On the Friday after Ichiko's funeral, Veronica got up with bags under her eyes and'a feeling of dread in her heart. Before she left for work, she called Latham, Strauss. She asked for Dyan Mundy, Hannah's lawyer. Mundy wasn't in, but Veronica got an appointment with her for that afternoon. Lunch at Close Encounters was the office tradition on Friday, followed by very little work getting done the rest of the afternoon. Their usual table for six was waiting for them when they got to the restaurant. Veronica looked around the bar nervously as she walked in, afraid she would see the man in the suit-Donald-again. Instead she saw a woman at the bar and froze where she stood.
Veronica could only see her from behind. She had dark brown hair worn loose past her shoulders. She had on a blue lame dress, cut below the waist in the back, completely inappropriate for afternoon.
It was Veronica's dress.
The woman turned slowly on her stool. Veronica knew, with the certainty of a nightmare, what she was about to see. She was right. The woman had her face, her old face, the one she'd had when she was hooking. Lean, languidly sexy. Lots of makeup. She stared at the firm breasts and trim waist that had once been hers.
The woman stared back.
Okay, Veronica thought, this is clearly not happening. I am clearly dreaming this.
The woman reached into her purse, and Veronica thought, she's going to pull out a gun and shoot me; then I'll wake up. She waited for the eternity it took for the woman's hand to come up out of the purse. It held a photograph, torn out of a newspaper. It showed a blond boy in a tuxedo-handsome, sensual, smiling with the confidence of money. It was the boy from the bank. The one who'd jumped Hannah.
"What do you want?" Veronica whispered.
The woman stood up, wrapped herself in a shawl. She took a few tentative steps toward Veronica, unsteady on her four-inch heels. "To talk," she said. It was Veronica's own voice. "Will you listen to me?"
Veronica nodded and followed the woman outside.
"I'll make this quick," the woman said. "I know a lot more about what's going on than you do. The kid's name was David Butler. He was seventeen. He was a summer intern at Latham, Strauss. As far as I can tell, he was the one running th
e kid gang when all this jumping business started."
"'Was'?"
"He's dead. But the jumping is still going on."
"Who are you?"
"Never mind that now. The point is, this is some kind of wild-card phenomenon. It's not just a coincidence that all these kids developed the same power. The wild card doesn't work that way. Somebody is giving it to them."
The way Croyd gave it to me, Veronica thought guiltily. Then, in an instant, her brain flashed from her own infection to what she had learned about Jerry. About how he could change the way he looked. Change everything.
The woman was saying, "We have to find-" Veronica took a step backward. "Jerry? Is that you?" The woman broke off. "What?"
"It is you, isn't it? You bastard, how did you find me?"

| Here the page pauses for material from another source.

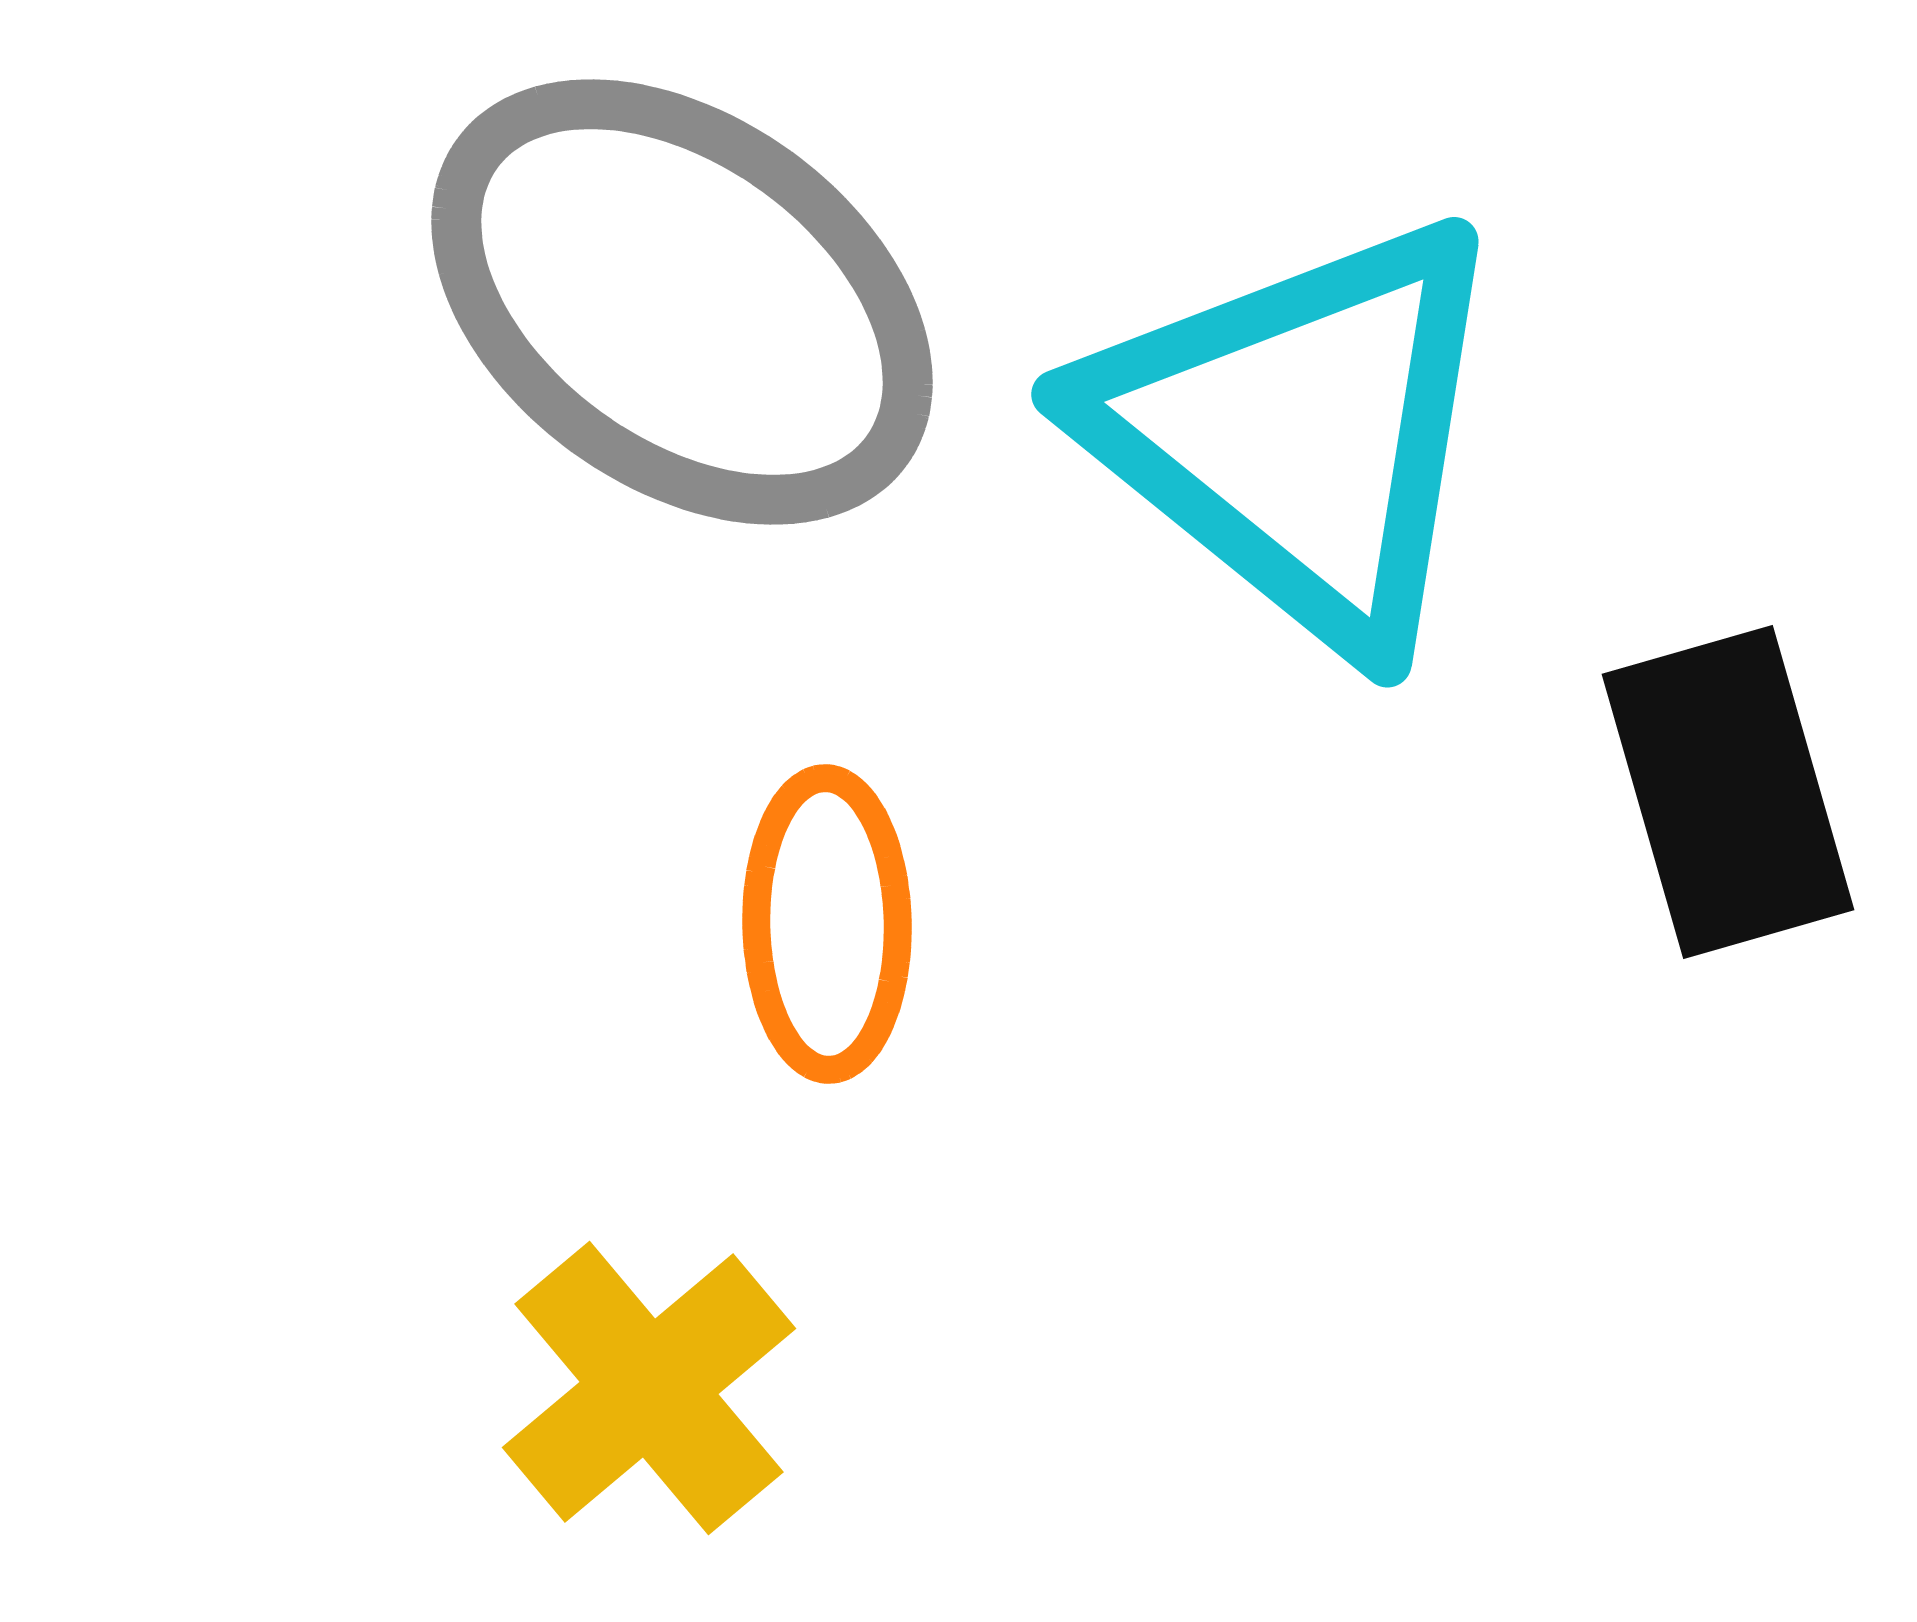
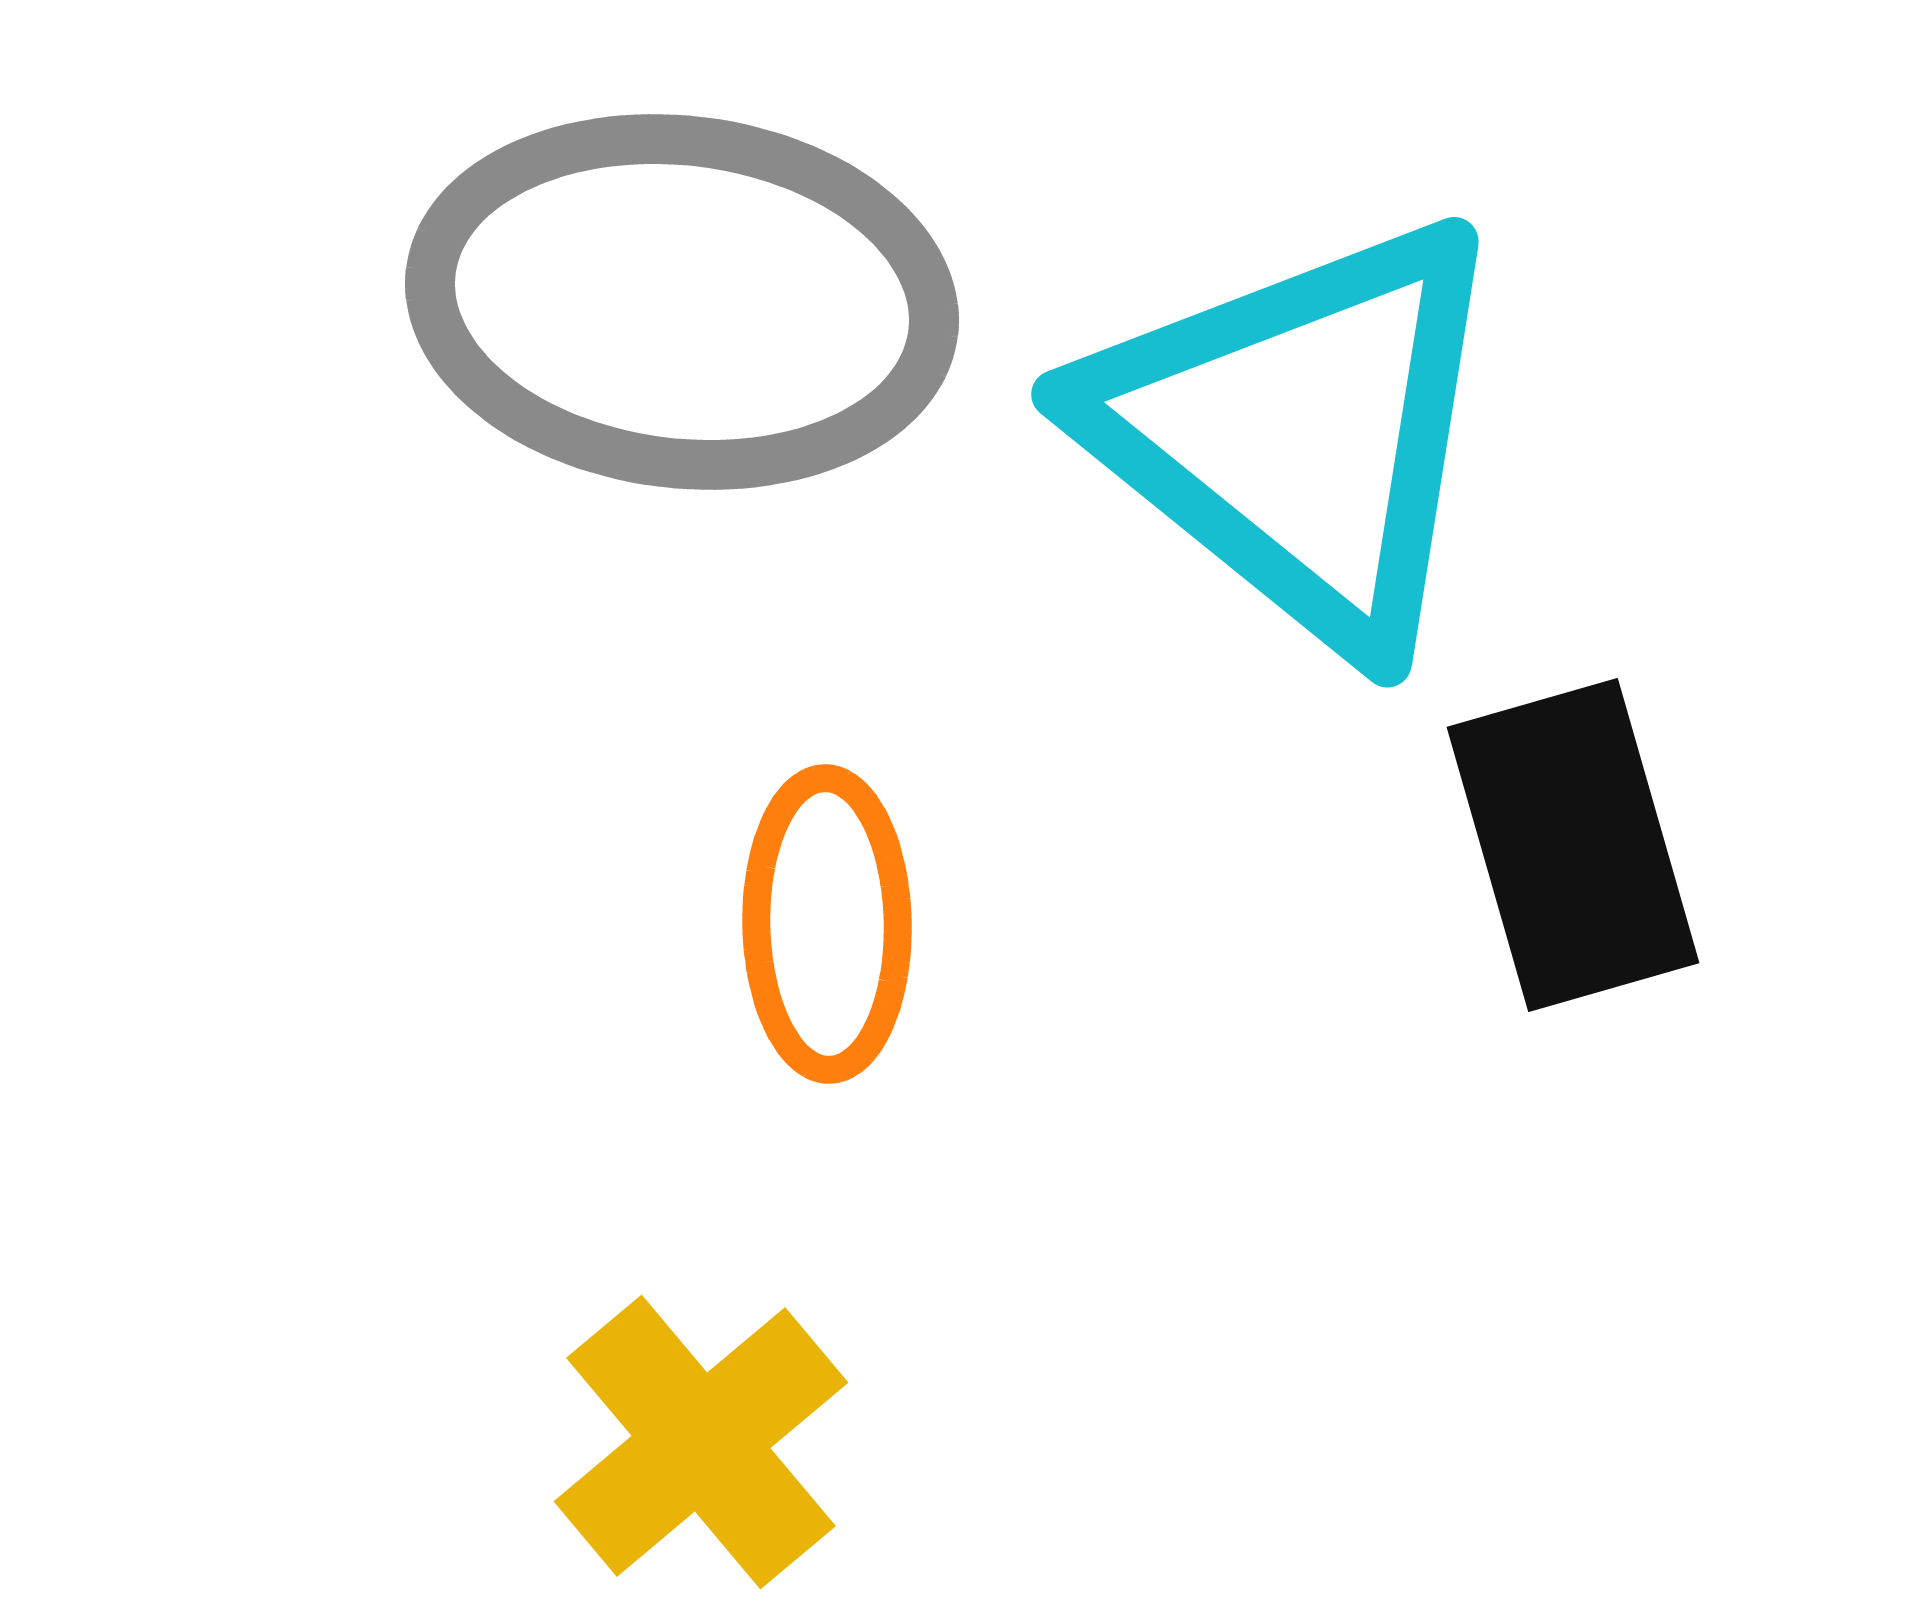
gray ellipse: rotated 29 degrees counterclockwise
black rectangle: moved 155 px left, 53 px down
yellow cross: moved 52 px right, 54 px down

"Your mother. I convinced her it was life and death."
"Change back. Change back now. I can't stand looking at you like this."
"I haven't got anything else to wear. I'm not going to stand here as Jerry Strauss in a dress."
"Do something."
The woman's features melted and reformed. It was like a coat of facial mud washing off. Now Veronica was talking to the young Ingrid Bergman.
"Oh Christ," Veronica said. "Did my mother give you the dress, too?"
Ingrid nodded, blushing.
"What do you want from me? What am I supposed to do?"
"Help me find who's behind this. Whoever is creating these jumpers is responsible for my brother's death."
"Kenneth?"
"That's right. They killed him. Last fall. They killed Hannah, too. Doesn't that mean anything to you?" Veronica slapped her, then swung her purse at her head when she tried to cover up. "Don't you tell me what Hannah meant to me. You bastard! Get out of my life and stay out!" Suddenly she saw the women from the office, watching her out the window of Close Encounters. They'd seen everything, of course. Her life was in a shambles again.